И вновь обсуждали: кто же займет пустующий
трон?
Каждый из владетелей желал услышать свое имя. Но церковь не поддержит,
остерегается междоусобиц. И несказанно обрадовались предложению Трифилия
отправиться вторично к
Мухран-батони…
Солнце к вечеру тяжело окунулось в облако, и ксанская вода покрылась пунцовой
рябью.
— Если верить приметам, – с досадой буркнул Цицишвили, – такой закат предвещает
ливни. Выходит – спешим к слезам.
Внезапно буйно пронесся ветер, пригибая молодые дубы. Загрохотал гром и
оборвался где-то за ущельем. И тотчас наступила тишина. В зарослях умолкла
лесная дичь, в мглистом воздухе неподвижно распластались ветви, и невольно кони
замедлили шаг. Меж стволов засветились синим холодным огоньком гнилушки.
Какая-то жуть сизым дымом поползла с
отрогов…
В тишину врезался оглушительный лай. Лязгнуло железо, и опять распахнулись
ворота замка Мухрани. Но что такое? Двор наполнен прыгающими, визжащими и
лающими собаками. Старый князь, его сыновья и внуки в охотничьих одеждах
радостно кинулись навстречу. Оказалось, что никогда так вовремя не жаловали
дорогие гости… Ловчие выследили горных турачей, предстоит небывалая охота.
Будто не замечая озадаченности послов, Мухран-батони приказал к заре подать
благородным князьям охотничьи плащи и оружие.
Вмиг была подана в Охотничьем зале легкая еда из двадцати смен.
С первым светом из конюшни вывели не княжеских коней, а отборных кабардинских
скакунов под богатыми седлами и чепраками, каждому князю с отличительным знаком
его знамени.
Старый князь упрашивал принять коней в дар за честь, оказанную дому
Мухран-батони.
Послам ничего не оставалось, как, выразив искреннюю признательность, выехать на
охоту и три дня гоняться то ли за Мухран-батони, осатанело лазающим по скалам,
то ли за турачами, осатанело прыгающими по
скалам…
А когда под веселые рулады рожков вернулись в замок и, отпировав удачную охоту,
снова приступили к делам посольства, Мухран-батони нахмурился. Разве он не ясно
выразил свою мысль? Разве его внук Кайхосро не достаточно твердо заявил о
невозможности выполнить просьбу картлийского княжества? Почему, имея такого
мужа, как Георгий Саакадзе, ищут правителя Картли? Да, правителя, ибо никто не
смеет занять престол законного царя, временно отсутствующего.
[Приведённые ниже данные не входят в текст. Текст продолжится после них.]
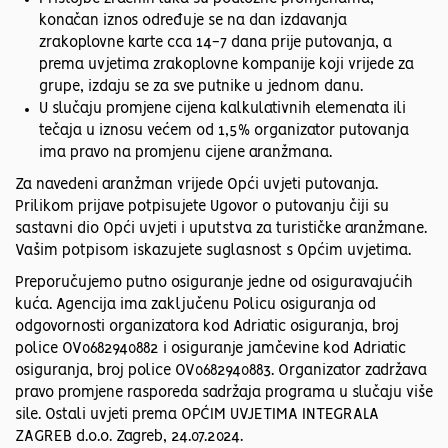
konačan iznos određuje se na dan izdavanja
zrakoplovne karte cca 14-7 dana prije putovanja, a
prema uvjetima zrakoplovne kompanije koji vrijede za
grupe, izdaju se za sve putnike u jednom danu.
U slučaju promjene cijena kalkulativnih elemenata ili
tečaja u iznosu većem od 1,5% organizator putovanja
ima pravo na promjenu cijene aranžmana.
Za navedeni aranžman vrijede Opći uvjeti putovanja.
Prilikom prijave potpisujete Ugovor o putovanju čiji su
sastavni dio Opći uvjeti i uputstva za turističke aranžmane.
Vašim potpisom iskazujete suglasnost s Općim uvjetima.
Preporučujemo putno osiguranje jedne od osiguravajućih
kuća. Agencija ima zaključenu Policu osiguranja od
odgovornosti organizatora kod Adriatic osiguranja, broj
police OV0682940882 i osiguranje jamčevine kod Adriatic
osiguranja, broj police OV0682940883. Organizator zadržava
pravo promjene rasporeda sadržaja programa u slučaju više
sile. Ostali uvjeti prema OPĆIM UVJETIMA INTEGRALA
ZAGREB d.o.o. Zagreb, 24.07.2024.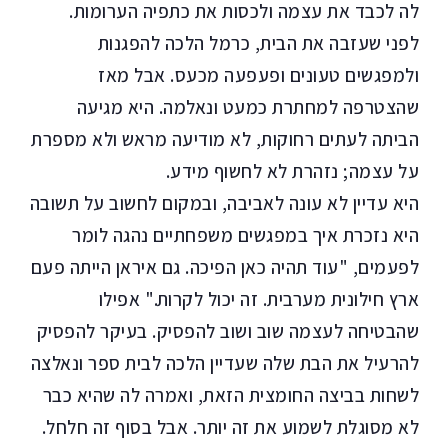
לה לכבד את עצמה ולכסות את כתפיה הערומות.
לפני שעזבה את הבית, כרמל הלכה להפגנות
ולמפגשים טעונים ופעפעה מכעס. אבל מאז
שהצטרפה למחתרת כמעט ונאלמה. היא מגיעה
הביתה לעתים רחוקות, לא מודיעה מראש ולא מספרת
על עצמה; נזהרת לא לחשוף מידע.
היא עדיין לא עונה לאביבה, ובמקום לחשוב על תשובה
היא נזכרת איך במפגשים משפחתיים נהגה לומר
לפעמים, "עוד תהיה כאן הפיכה. גם איראן הייתה פעם
ארץ חילונית מערבית. זה יכול לקרות." אפילו
שהבטיחה לעצמה שוב ושוב להפסיק. בעיקר להפסיק
להרעיל את הבת שלה שעדיין הלכה לבית ספר ונאלצה
לשחות בביצה החומצית הזאת, ואמרה לה שהיא כבר
לא מסוגלת לשמוע את זה יותר. אבל בסוף זה חלחל.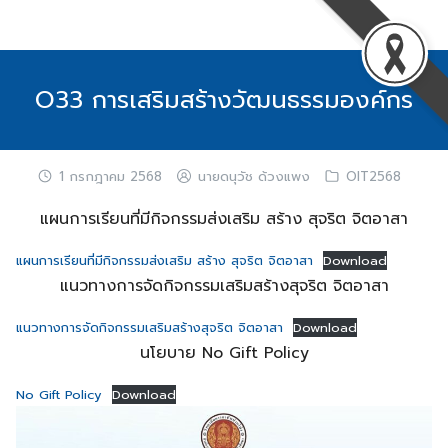
Skip
to
content
O33 การเสริมสร้างวัฒนธรรมองค์กร
1 กรกฎาคม 2568
นายดนุวัช ด้วงแพง
OIT2568
แผนการเรียนที่มีกิจกรรมส่งเสริม สร้าง สุจริต จิตอาสา
แผนการเรียนที่มีกิจกรรมส่งเสริม สร้าง สุจริต จิตอาสา
Download
แนวทางการจัดกิจกรรมเสริมสร้างสุจริต จิตอาสา
แนวทางการจัดกิจกรรมเสริมสร้างสุจริต จิตอาสา
Download
นโยบาย No Gift Policy
No Gift Policy
Download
Князья ужаснулись: а что, если?.. Все понятно, Саакадзе тайно хлопотал не о
Мухран-батони, а о себе, и могущественная фамилия обещала ему помощь. Нет, не
бывать такому! Князья не подадут на свою голову меч Георгию Саакадзе.
Посольство бросилось в Тбилиси умолять церковь вмешаться. Князья уже не
замечали ни цвета Ксанки, ни тишины, ни грома. Они как одержимые пронеслись
через городские ворота.
Католикос казался встревоженным: лучшего ставленника он не видит. Придется
прибегнуть к высшей силе. Он подумает, посоветуется с богом.
— Не с богом, а с Саакадзе! – шепнул светлейший Липарит нахмурившемуся Газнели.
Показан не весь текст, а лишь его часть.